Binomial distributions are associated with data that can have either pass or fail, no-go or go. It is useful for Six Sigma teams who want to know more about the frequency of an event, rather than the magnitude. Binomial distribution is used to identify defectives data. These are non-conformities that make products or services unusable. It simply refers to the percentage of items that are not defective.
Six Sigma Binomial Distribution
The following criteria must be met for binomial data:
Each item is the product of identical conditions
Each item can result in one of two outcomes (pass/fail or go/no-go).
Each item has a constant probability of success or failure
The items’ outcomes are independent
A binomial distribution is more suitable for evaluating defects than defectives. It is most useful when there are fewer than 30 observations and the probability is greater than 10%. The binomial distribution can be used by project teams to determine how difficult it is to achieve a target given past performance.
The binomial distribution can’t be used in every situation that has only two outcomes. Consider the following question: How can someone calculate the likelihood of it snowing on a given day? A binomial distribution is not applicable as snow probability is lower in winter than in summer.
Flipping a coin will create a binomial distribution. Because each trial can only take one value (heads/tails), each success has equal probability. For instance, the probability that you flip a head or a tail is 0.50. The results of one trial won’t affect the results from the next.

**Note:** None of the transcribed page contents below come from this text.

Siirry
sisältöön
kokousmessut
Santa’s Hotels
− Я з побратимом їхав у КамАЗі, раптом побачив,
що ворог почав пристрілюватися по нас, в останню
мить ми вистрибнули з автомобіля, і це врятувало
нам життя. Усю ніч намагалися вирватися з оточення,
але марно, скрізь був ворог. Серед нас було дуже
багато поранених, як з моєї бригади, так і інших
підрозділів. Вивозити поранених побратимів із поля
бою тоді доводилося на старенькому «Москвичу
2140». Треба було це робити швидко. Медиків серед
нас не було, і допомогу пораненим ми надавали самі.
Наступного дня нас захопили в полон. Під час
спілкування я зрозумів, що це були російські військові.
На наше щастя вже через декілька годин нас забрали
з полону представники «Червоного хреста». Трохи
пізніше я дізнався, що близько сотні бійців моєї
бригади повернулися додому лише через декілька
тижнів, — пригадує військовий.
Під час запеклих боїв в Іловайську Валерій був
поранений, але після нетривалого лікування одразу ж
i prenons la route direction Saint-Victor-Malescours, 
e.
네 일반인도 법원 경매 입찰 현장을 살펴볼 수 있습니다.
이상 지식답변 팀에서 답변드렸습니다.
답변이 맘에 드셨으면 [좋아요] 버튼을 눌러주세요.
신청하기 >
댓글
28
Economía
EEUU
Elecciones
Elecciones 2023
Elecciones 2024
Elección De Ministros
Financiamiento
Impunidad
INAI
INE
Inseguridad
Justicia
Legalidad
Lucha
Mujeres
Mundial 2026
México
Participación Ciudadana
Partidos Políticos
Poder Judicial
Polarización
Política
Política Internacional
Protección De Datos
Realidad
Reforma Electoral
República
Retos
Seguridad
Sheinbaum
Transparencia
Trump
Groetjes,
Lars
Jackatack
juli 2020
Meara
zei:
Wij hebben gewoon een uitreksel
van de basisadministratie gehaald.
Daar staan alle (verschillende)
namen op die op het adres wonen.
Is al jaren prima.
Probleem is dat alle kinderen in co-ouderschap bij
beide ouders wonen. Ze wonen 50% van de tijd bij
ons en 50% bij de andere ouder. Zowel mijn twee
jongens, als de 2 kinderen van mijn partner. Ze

This is the Binomial Distribution Formula. Let’s look at the components of the formula.
The letter ‘P’ stands to indicate the probability of success. The capital letter ‘P’ refers to the desired probability, while the smaller ‘p’ refers to the actual probability.
The number of success desired is indicated by a ‘r’
“n” stands for Sample size
The symbol for factorial is ‘!’ For example, For example, the ‘5 Factorial’ is equivalent to: 5 will multiplied 4 times, 3 times multiplied with 3, 3 times multiplied again by 3, 3 times multiplied 2 and 2 times multiplied 2x. The answer is 120.
‘0 Factorial’ equals 1
Example and solution
Let’s now look at an example. This is the problem:
We all know that the two outcomes of tossing a coin are head or tail.
The probability of each outcome is 0.5, and it remains fixed over the course of time
Additionally, statistically independent outcomes exist
In this example, the important question is: What’s the chance of getting 5 heads?